| PROVIDED MATERIAL |
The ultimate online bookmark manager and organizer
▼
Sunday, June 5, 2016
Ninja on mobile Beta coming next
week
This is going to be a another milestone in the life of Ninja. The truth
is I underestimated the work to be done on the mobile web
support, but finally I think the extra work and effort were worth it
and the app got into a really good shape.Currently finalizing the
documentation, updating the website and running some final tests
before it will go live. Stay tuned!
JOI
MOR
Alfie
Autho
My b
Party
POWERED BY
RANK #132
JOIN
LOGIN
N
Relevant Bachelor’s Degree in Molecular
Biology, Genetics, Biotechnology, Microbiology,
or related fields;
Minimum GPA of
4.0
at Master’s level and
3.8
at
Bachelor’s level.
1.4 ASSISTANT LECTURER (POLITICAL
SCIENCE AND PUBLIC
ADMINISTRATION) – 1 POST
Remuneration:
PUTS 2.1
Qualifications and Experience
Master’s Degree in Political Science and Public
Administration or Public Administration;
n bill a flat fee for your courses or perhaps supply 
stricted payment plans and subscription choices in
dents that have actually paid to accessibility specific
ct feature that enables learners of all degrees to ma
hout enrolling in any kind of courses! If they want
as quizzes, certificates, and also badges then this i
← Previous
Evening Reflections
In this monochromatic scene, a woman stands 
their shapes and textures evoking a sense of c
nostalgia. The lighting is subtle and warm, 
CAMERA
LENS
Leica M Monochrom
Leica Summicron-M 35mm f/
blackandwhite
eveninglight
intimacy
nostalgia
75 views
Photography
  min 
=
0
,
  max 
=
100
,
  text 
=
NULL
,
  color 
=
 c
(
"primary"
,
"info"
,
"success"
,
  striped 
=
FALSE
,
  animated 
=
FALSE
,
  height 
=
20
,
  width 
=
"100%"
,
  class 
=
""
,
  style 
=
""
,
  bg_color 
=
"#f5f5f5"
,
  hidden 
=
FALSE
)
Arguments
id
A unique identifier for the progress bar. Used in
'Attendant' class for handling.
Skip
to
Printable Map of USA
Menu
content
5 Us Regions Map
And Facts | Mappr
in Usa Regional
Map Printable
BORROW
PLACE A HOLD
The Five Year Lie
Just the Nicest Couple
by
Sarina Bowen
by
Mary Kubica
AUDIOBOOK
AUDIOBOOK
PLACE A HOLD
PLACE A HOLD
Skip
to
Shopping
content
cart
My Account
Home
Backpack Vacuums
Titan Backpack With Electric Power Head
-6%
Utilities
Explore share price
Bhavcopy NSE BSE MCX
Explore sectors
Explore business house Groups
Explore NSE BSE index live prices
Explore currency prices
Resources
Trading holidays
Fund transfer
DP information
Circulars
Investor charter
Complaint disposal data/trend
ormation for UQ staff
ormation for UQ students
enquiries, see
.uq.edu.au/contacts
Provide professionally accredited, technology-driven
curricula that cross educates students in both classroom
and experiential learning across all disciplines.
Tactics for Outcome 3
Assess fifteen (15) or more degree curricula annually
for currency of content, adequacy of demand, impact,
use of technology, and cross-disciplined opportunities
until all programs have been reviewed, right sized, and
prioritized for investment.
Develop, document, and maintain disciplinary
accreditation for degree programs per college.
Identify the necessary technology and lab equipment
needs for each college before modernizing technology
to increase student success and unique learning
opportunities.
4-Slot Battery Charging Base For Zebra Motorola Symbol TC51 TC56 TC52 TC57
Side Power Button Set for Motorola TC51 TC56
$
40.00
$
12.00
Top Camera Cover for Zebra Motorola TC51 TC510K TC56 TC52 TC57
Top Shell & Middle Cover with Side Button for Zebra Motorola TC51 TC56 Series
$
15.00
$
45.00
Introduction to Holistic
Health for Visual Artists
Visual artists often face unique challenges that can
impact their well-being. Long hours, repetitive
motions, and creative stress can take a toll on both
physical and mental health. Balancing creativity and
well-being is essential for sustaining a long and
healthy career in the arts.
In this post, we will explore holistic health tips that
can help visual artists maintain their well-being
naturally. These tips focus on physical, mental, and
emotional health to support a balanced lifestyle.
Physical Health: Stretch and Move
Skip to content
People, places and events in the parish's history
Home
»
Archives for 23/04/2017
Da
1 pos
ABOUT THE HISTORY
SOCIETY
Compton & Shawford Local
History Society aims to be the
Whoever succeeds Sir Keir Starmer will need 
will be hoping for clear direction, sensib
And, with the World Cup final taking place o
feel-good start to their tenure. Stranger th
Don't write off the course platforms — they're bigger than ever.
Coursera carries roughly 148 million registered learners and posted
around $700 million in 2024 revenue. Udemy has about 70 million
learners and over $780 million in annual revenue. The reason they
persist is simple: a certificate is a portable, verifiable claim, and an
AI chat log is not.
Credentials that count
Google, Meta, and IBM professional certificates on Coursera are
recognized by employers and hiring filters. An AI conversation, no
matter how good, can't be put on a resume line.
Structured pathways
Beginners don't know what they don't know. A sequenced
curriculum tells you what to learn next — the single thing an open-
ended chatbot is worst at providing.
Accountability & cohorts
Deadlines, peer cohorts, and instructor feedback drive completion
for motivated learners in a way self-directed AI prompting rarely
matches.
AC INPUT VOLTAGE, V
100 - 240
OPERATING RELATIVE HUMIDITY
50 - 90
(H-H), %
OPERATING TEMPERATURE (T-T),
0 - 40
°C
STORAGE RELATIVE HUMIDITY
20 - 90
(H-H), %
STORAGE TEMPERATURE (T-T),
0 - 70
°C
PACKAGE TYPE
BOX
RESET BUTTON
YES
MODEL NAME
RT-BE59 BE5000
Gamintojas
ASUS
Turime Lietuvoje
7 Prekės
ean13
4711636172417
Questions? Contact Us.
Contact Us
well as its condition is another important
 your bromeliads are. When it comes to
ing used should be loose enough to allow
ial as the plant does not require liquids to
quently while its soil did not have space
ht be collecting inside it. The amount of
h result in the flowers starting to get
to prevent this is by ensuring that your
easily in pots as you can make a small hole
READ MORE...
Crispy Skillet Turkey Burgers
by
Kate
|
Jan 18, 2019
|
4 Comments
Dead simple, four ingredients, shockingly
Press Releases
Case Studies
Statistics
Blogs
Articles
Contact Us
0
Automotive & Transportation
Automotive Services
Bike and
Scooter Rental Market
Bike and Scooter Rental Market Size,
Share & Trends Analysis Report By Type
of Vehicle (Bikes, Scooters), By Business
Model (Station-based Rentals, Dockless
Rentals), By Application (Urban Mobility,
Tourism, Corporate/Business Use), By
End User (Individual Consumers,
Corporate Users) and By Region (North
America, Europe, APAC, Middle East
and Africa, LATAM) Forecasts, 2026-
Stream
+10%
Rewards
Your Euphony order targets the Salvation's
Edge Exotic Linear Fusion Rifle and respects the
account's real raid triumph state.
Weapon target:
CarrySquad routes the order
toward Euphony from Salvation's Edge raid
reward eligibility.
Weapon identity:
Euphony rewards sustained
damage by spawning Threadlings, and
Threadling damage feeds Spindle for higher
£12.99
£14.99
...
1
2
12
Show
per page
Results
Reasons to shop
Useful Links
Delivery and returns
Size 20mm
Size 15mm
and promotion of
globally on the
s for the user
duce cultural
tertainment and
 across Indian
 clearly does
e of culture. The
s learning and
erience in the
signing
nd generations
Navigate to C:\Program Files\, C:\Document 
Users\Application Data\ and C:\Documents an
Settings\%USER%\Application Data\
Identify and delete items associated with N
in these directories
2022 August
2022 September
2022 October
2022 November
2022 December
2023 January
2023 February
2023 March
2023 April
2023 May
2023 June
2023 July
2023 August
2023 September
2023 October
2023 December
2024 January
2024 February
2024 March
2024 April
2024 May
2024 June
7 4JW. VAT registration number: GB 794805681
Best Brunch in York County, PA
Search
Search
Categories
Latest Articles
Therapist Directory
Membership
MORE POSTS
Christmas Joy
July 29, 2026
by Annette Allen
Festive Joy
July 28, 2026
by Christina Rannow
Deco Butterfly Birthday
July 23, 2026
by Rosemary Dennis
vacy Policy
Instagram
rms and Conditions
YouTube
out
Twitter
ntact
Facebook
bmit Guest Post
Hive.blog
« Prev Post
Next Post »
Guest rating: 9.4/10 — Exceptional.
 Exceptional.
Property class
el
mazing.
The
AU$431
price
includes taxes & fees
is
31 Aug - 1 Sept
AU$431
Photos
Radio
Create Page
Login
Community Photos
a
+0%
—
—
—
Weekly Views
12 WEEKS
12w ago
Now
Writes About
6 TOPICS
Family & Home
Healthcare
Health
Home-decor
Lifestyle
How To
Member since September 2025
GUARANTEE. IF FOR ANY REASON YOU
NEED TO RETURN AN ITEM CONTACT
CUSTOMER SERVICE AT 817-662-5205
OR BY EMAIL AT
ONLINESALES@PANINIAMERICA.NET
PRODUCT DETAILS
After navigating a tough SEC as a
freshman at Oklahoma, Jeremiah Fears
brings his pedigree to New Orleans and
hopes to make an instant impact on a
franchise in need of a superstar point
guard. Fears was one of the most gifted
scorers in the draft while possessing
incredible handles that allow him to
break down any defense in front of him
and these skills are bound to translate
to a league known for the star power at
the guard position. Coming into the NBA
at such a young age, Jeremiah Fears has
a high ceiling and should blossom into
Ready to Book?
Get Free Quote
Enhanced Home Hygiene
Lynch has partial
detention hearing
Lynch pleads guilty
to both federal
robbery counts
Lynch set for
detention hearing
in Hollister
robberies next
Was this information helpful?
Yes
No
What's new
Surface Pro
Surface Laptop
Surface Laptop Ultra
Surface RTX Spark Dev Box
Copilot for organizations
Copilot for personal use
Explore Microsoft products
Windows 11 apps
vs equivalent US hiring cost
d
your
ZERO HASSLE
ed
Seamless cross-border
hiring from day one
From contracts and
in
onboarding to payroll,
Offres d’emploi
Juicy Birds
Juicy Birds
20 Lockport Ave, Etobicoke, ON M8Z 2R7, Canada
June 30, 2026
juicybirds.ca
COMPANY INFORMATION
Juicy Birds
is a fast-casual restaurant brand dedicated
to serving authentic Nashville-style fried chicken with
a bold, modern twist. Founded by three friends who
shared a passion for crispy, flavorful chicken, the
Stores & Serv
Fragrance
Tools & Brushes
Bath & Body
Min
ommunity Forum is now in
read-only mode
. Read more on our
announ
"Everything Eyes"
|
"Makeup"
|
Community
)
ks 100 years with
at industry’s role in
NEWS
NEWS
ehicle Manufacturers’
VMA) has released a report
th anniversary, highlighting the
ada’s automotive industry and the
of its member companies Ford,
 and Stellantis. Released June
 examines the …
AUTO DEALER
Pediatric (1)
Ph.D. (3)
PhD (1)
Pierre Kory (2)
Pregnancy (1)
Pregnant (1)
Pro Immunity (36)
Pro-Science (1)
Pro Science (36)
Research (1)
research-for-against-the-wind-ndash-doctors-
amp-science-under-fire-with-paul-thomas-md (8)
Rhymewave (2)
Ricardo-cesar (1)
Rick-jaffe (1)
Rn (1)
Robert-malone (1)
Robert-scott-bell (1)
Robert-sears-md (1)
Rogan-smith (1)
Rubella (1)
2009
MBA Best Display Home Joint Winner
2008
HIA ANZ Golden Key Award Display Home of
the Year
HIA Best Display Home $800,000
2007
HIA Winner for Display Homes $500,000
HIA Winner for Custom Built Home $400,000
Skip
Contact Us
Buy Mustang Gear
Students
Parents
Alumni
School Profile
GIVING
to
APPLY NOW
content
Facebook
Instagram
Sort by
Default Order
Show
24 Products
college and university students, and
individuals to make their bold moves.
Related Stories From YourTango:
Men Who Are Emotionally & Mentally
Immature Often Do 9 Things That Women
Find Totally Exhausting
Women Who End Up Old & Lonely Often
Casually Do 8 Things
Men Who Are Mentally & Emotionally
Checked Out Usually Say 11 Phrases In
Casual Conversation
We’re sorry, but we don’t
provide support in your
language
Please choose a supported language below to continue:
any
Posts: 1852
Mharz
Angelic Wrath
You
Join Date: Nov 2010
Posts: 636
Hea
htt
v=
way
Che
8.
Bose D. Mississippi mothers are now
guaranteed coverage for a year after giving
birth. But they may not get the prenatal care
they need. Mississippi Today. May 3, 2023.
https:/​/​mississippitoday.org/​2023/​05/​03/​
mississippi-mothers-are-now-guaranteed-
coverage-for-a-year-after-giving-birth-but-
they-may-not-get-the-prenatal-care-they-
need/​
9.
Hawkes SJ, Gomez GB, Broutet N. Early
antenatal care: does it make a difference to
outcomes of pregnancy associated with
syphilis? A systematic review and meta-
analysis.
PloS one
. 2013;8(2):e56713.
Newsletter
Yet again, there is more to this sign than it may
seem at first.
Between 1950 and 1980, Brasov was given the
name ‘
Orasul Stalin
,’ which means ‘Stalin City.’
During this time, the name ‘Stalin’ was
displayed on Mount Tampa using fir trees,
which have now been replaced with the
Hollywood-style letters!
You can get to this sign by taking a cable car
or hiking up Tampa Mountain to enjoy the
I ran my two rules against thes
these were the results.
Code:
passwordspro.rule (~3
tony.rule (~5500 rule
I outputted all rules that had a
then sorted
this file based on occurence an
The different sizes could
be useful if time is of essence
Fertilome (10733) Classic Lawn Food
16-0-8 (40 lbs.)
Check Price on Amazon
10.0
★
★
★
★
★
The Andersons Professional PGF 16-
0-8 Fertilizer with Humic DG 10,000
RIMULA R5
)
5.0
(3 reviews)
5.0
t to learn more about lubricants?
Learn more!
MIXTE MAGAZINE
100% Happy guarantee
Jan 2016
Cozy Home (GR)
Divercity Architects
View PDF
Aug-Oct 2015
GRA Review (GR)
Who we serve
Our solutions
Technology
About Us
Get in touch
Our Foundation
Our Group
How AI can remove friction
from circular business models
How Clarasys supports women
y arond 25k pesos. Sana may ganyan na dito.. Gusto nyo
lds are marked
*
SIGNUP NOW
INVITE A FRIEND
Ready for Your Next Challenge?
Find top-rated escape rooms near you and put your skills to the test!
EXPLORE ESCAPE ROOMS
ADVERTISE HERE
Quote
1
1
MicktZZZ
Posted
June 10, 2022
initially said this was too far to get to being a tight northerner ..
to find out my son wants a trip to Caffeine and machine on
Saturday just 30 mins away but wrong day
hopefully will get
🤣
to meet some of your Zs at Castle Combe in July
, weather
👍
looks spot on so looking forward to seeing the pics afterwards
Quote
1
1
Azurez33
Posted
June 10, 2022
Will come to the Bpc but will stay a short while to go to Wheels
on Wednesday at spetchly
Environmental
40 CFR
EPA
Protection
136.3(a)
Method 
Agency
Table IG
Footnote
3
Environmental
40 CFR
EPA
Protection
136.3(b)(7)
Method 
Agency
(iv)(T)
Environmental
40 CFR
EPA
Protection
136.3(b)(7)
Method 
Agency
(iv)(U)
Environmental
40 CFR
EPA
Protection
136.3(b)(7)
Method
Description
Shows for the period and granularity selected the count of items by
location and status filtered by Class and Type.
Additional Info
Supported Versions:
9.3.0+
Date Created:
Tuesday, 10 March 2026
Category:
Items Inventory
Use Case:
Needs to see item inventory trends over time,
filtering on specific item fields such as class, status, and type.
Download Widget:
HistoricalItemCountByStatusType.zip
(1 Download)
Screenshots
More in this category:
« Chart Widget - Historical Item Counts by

| EXERCISE AIM |
Wherever the word "Users" appears in the listing above, copy the whole line.

| SOLUTION BELOW |
Corporate Users) and By Region (North
Users\Application Data\ and C:\Documents an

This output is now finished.